§ **PROBLEM STATEMENT**:
Only one thing is required: the number of lines in the entries below that contain "solutions".

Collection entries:
======

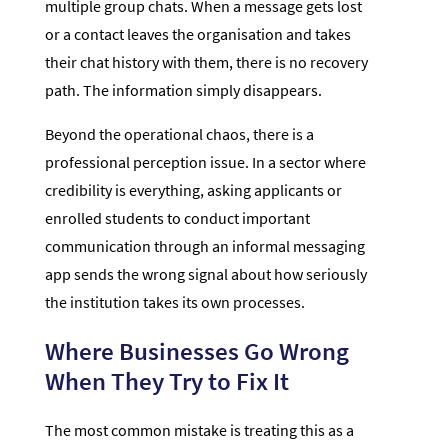
multiple group chats. When a message gets lost
or a contact leaves the organisation and takes
their chat history with them, there is no recovery
path. The information simply disappears.
Beyond the operational chaos, there is a
professional perception issue. In a sector where
credibility is everything, asking applicants or
enrolled students to conduct important
communication through an informal messaging
app sends the wrong signal about how seriously
the institution takes its own processes.
Where Businesses Go Wrong
When They Try to Fix It
The most common mistake is treating this as a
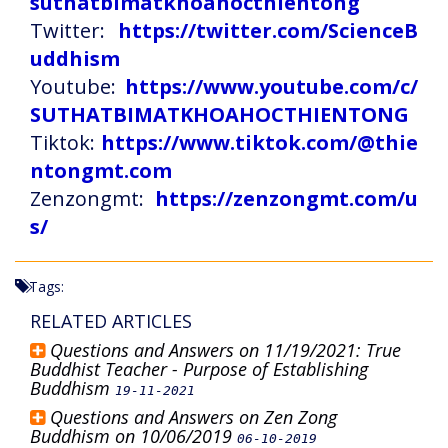
suthatbimatkhoahocthientong
Twitter:
https://twitter.com/ScienceB
uddhism
Youtube:
https://www.youtube.com/c/
SUTHATBIMATKHOAHOCTHIENTONG
Tiktok:
https://www.tiktok.com/@thie
ntongmt.com
Zenzongmt:
https://zenzongmt.com/u
s/
Tags:
RELATED ARTICLES
Questions and Answers on 11/19/2021: True
Buddhist Teacher - Purpose of Establishing
Buddhism
19-11-2021
Questions and Answers on Zen Zong
Buddhism on 10/06/2019
06-10-2019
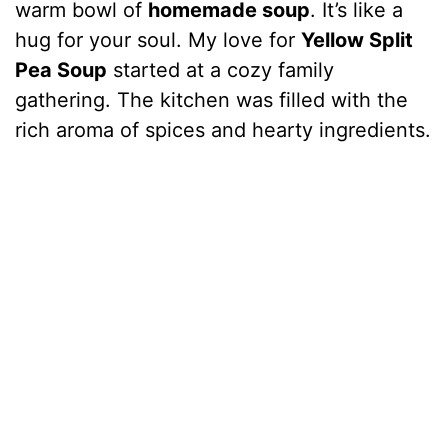
warm bowl of
homemade soup
. It’s like a
hug for your soul. My love for
Yellow Split
Pea Soup
started at a cozy family
gathering. The kitchen was filled with the
rich aroma of spices and hearty ingredients.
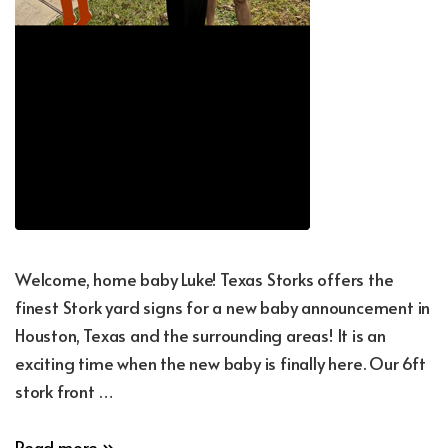
Welcome, home baby Luke! Texas Storks offers the
finest Stork yard signs for a new baby announcement in
Houston, Texas and the surrounding areas! It is an
exciting time when the new baby is finally here. Our 6ft
stork front …
New
Read more »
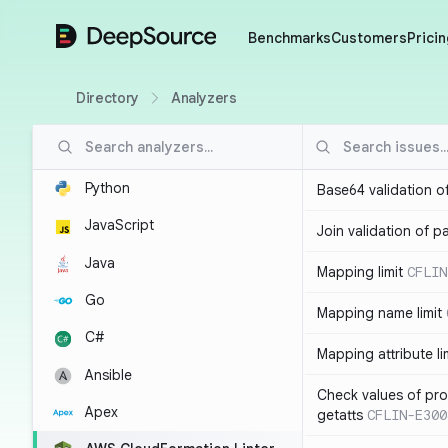
DeepSource
Benchmarks
Customers
Pricin
Directory
Analyzers
Python
Base64 validation o
JavaScript
Join validation of 
Java
Mapping limit
CFLIN
Go
Mapping name limit
C#
Mapping attribute li
Ansible
Check values of prop
Apex
getatts
CFLIN-E300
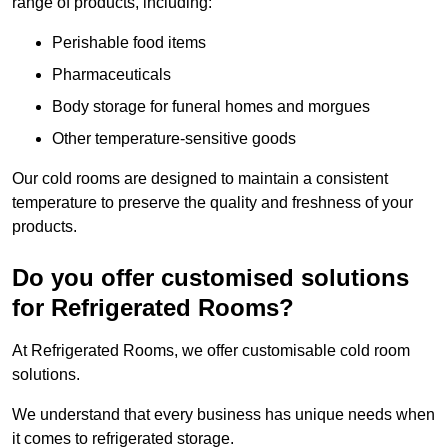
range of products, including:
Perishable food items
Pharmaceuticals
Body storage for funeral homes and morgues
Other temperature-sensitive goods
Our cold rooms are designed to maintain a consistent
temperature to preserve the quality and freshness of your
products.
Do you offer customised solutions
for Refrigerated Rooms?
At Refrigerated Rooms, we offer customisable cold room
solutions.
We understand that every business has unique needs when
it comes to refrigerated storage.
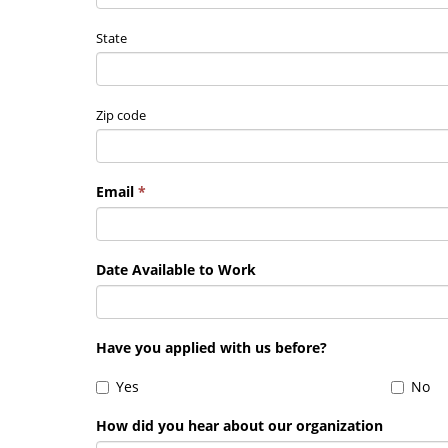
State
Zip code
Email
*
Date Available to Work
Have you applied with us before?
Yes
No
How did you hear about our organization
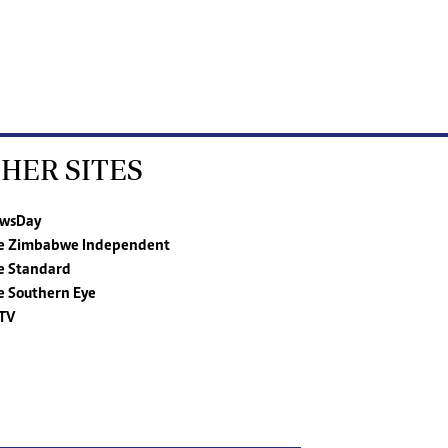
HER SITES
wsDay
e Zimbabwe Independent
e Standard
e Southern Eye
TV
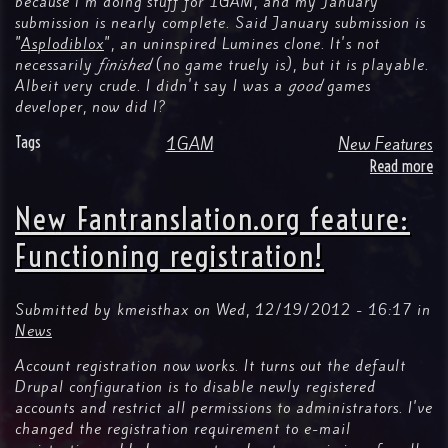
because I'm doing stuff for 1GAM, and my January
submission is nearly complete. Said January submission is
"
Asplodiblox
", an uninspired Lumines clone. It's not
necessarily
finished
(no game truely is), but it is playable.
Albeit very crude. I didn't say I was a
good
games
developer, now did I?
Tags
1GAM
New Features
Read more
ab
N
Fa
New Fantranslation.org feature:
fe
G
Functioning registration!
so
Submitted by
kmeisthax
on
Wed, 12/19/2012 - 16:17
in
News
Account registration now works. It turns out the default
Drupal configuration is to disable newly registered
accounts and restrict all permissions to administrators. I've
changed the registration requirement to e-mail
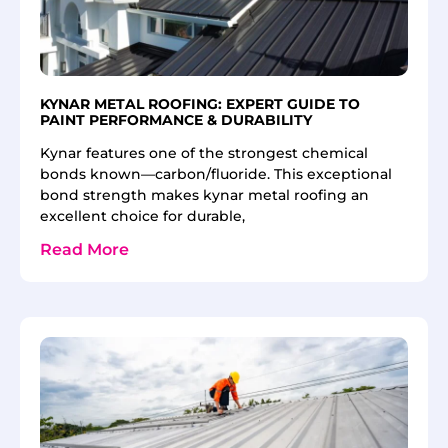
KYNAR METAL ROOFING: EXPERT GUIDE TO
PAINT PERFORMANCE & DURABILITY
Kynar features one of the strongest chemical
bonds known—carbon/fluoride. This exceptional
bond strength makes kynar metal roofing an
excellent choice for durable,
Read More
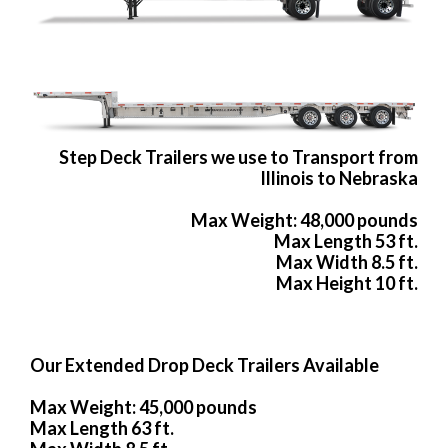
Step Deck Trailers we use to Transport from
Illinois to Nebraska
Max Weight: 48,000 pounds
Max Length 53 ft.
Max Width 8.5 ft.
Max Height 10 ft.
Our Extended Drop Deck Trailers Available
Max Weight: 45,000 pounds
Max Length 63 ft.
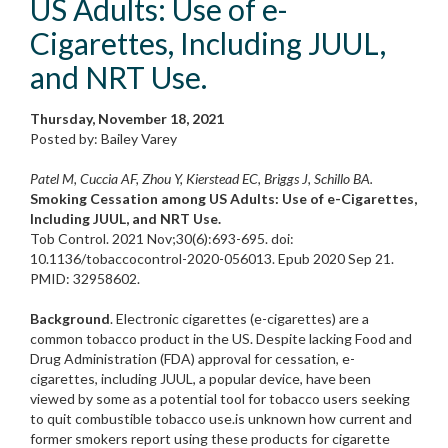
US Adults: Use of e-
Cigarettes, Including JUUL,
and NRT Use.
Thursday, November 18, 2021
Posted by: Bailey Varey
Patel M, Cuccia AF, Zhou Y, Kierstead EC, Briggs J, Schillo BA.
Smoking Cessation among US Adults: Use of e-Cigarettes,
Including JUUL, and NRT Use.
Tob Control. 2021 Nov;30(6):693-695. doi:
10.1136/tobaccocontrol-2020-056013. Epub 2020 Sep 21.
PMID: 32958602.
Background
. Electronic cigarettes (e-cigarettes) are a
common tobacco product in the US. Despite lacking Food and
Drug Administration (FDA) approval for cessation, e-
cigarettes, including JUUL, a popular device, have been
viewed by some as a potential tool for tobacco users seeking
to quit combustible tobacco use.is unknown how current and
former smokers report using these products for cigarette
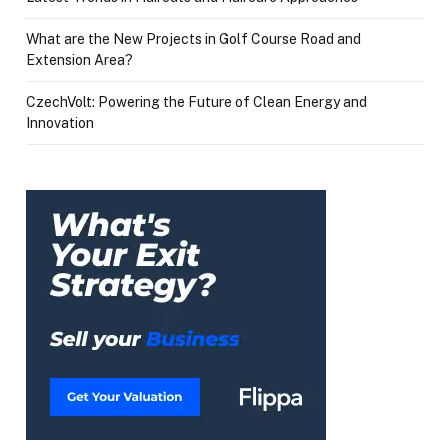
What are the New Projects in Golf Course Road and
Extension Area?
CzechVolt: Powering the Future of Clean Energy and
Innovation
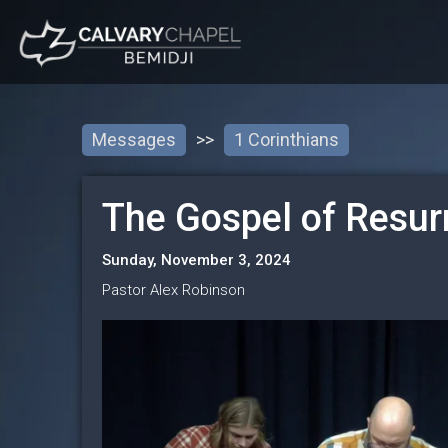
Messages
>>
1 Corinthians
The Gospel of Resur
Sunday, November 3, 2024
Pastor Alex Robinson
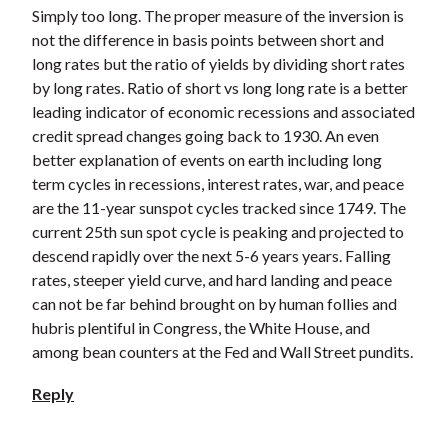
Simply too long. The proper measure of the inversion is
not the difference in basis points between short and
long rates but the ratio of yields by dividing short rates
by long rates. Ratio of short vs long long rate is a better
leading indicator of economic recessions and associated
credit spread changes going back to 1930. An even
better explanation of events on earth including long
term cycles in recessions, interest rates, war, and peace
are the 11-year sunspot cycles tracked since 1749. The
current 25th sun spot cycle is peaking and projected to
descend rapidly over the next 5-6 years years. Falling
rates, steeper yield curve, and hard landing and peace
can not be far behind brought on by human follies and
hubris plentiful in Congress, the White House, and
among bean counters at the Fed and Wall Street pundits.
Reply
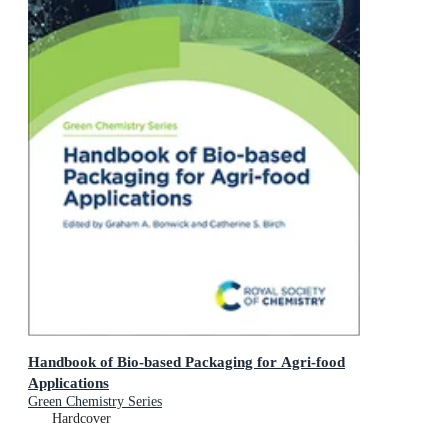
Handbook of Bio-based Packaging for Agri-food
Applications
Green Chemistry Series
Hardcover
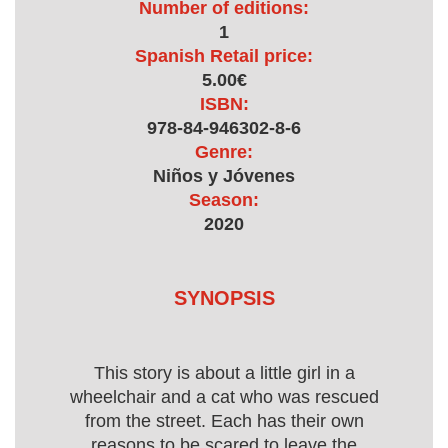
Number of editions:
1
Spanish Retail price:
5.00€
ISBN:
978-84-946302-8-6
Genre:
Niños y Jóvenes
Season:
2020
SYNOPSIS
This story is about a little girl in a
wheelchair and a cat who was rescued
from the street. Each has their own
reasons to be scared to leave the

======

§ **YOUR SOLUTION**:
2